Third: and this is the harder one India needs a version of what Anthropic is doing with Glasswing but for domestic critical infrastructure. CERT-In, or the Ministry of Electronics and Information Technology, should be working with AI security tools now to audit the most vulnerable government and banking software before Mythos-level capabilities become widely available. That window is open right now. It won’t be open forever.
The Tom’s Hardware criticism of Anthropic’s announcement is worth keeping in mind too not all of the “thousands of vulnerabilities” will be critical, and some skepticism about scale is reasonable. But even the verified examples are serious enough. A 17-year-old root access bug in a file server protocol. A video codec vulnerability from 2003. These things exist in software that runs everywhere, including in India.
Anthropic said something when they published Mythos’s capabilities that I keep coming back to. They didn’t train Mythos to be good at hacking. It got good at hacking as a side effect of getting better at coding and reasoning. As they put it: “The same improvements that make the model substantially more effective at patching vulnerabilities also make it substantially more effective at exploiting them.”
That’s the thing about this moment. We’re not dealing with a purpose-built cyberweapon. We’re dealing with a general-purpose AI that became a cyberweapon as a byproduct of becoming smarter. And the next one the one after Mythos will be smarter still.
So What Now?
Project Glasswing is a real and meaningful effort. Anthropic made a defensible call keeping Mythos restricted. The Glasswing partners Microsoft, Google, Apple, and others will find and fix a lot of bugs in the software that India and the rest of the world depends on.
But the protected zone only extends so far. India’s banking system, government portals, and critical infrastructure largely sit outside it. And the threat environment is getting harder, not easier.

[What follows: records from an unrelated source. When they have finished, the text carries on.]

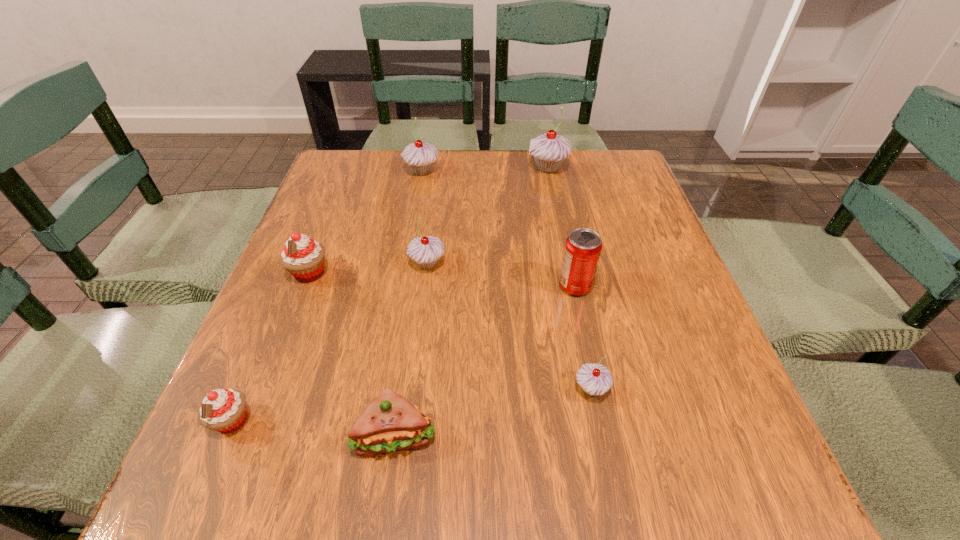 Locate an element on the screen. The image size is (960, 540). the tallest object is located at coordinates [549, 150].

In order to click on the biggest gray cupcake in this screenshot , I will do `click(549, 150)`.

What are the coordinates of `the fifth shortest cupcake` in the screenshot? It's located at (419, 156).

The height and width of the screenshot is (540, 960). Find the location of `red soda can`. red soda can is located at coordinates (583, 246).

Where is `the second nearest gray cupcake`? the second nearest gray cupcake is located at coordinates (425, 251).

Where is `the bigger pink cupcake`? The height and width of the screenshot is (540, 960). the bigger pink cupcake is located at coordinates (302, 257).

You are a GUI agent. You are given a task and a screenshot of the screen. Output one action in this format:
    pyautogui.click(x=<x>, y=<y>)
    Task: Click on the sandwich
    This screenshot has height=540, width=960.
    Given the screenshot: What is the action you would take?
    pyautogui.click(x=390, y=422)

What are the coordinates of `the nearest gray cupcake` in the screenshot? It's located at (595, 379).

Locate an element on the screen. This screenshot has width=960, height=540. the smaller pink cupcake is located at coordinates (224, 410).

Locate an element on the screen. free point located on the left of the biggest gray cupcake is located at coordinates (395, 168). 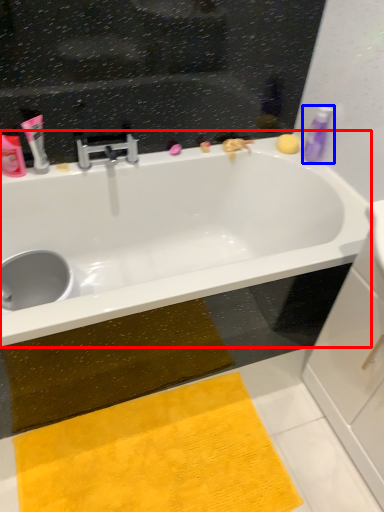 Question: Which object is further to the camera taking this photo, bathtub (highlighted by a red box) or toiletry (highlighted by a blue box)?

Choices:
 (A) bathtub
 (B) toiletry

Answer: (B) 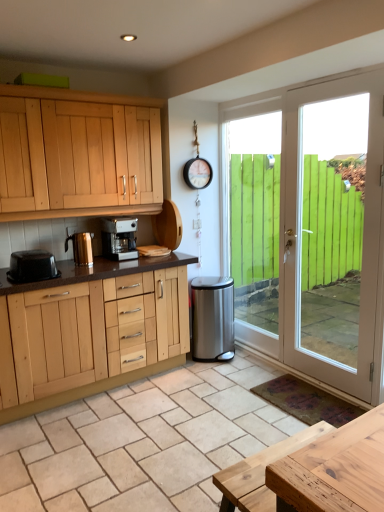 Question: From the image's perspective, is white glossy door at right located above or below shiny metallic kettle at left, which ranks as the 2th kitchen appliance in right-to-left order?

Choices:
 (A) above
 (B) below

Answer: (B)

Question: From their relative heights in the image, would you say white glossy door at right is taller or shorter than shiny metallic kettle at left, which ranks as the 2th kitchen appliance in right-to-left order?

Choices:
 (A) tall
 (B) short

Answer: (A)

Question: Which of these objects is positioned farthest from the black plastic toaster at left, the 1th kitchen appliance positioned from the left?

Choices:
 (A) satin silver coffee maker at center, the first kitchen appliance viewed from the right
 (B) white glossy door at right
 (C) natural wood table at lower right
 (D) stainless steel trash can at lower right
 (E) shiny metallic kettle at left, which ranks as the 2th kitchen appliance in right-to-left order

Answer: (B)

Question: Which is nearer to the stainless steel trash can at lower right?

Choices:
 (A) shiny metallic kettle at left, which appears as the second kitchen appliance when viewed from the left
 (B) white glossy door at right
 (C) natural wood table at lower right
 (D) black plastic toaster at left, which is the 3th kitchen appliance from right to left
 (E) satin silver coffee maker at center, which is the 3th kitchen appliance from left to right

Answer: (B) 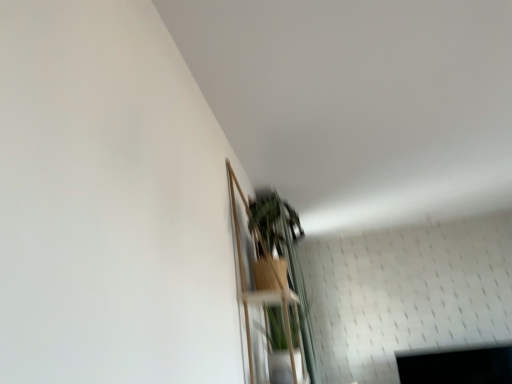 Describe the element at coordinates (268, 326) in the screenshot. Image resolution: width=512 pixels, height=384 pixels. I see `wooden shelf at lower center, which ranks as the second shelf in top-to-bottom order` at that location.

The good news, I guess, is that this is all happening openly. Anthropic published their findings. CERT-In is watching. Security researchers are talking about it. The window to act is still open. The Cloud Security Alliance specifically recommends that organizations which haven’t yet integrated language models into their vulnerability management workflows start now with currently available frontier models, which are already capable of finding high- and critical-severity bugs in web applications, cryptography libraries, and the Linux kernel.
India’s public sector IT doesn’t need to wait for Mythos. Current Claude models found over 500 high-severity vulnerabilities in open source software before Mythos even existed. The tools are already there. The question is whether the organizations that most need to use them actually will.
I’m not particularly optimistic about the speed of that change, honestly. But I’m hoping to be wrong.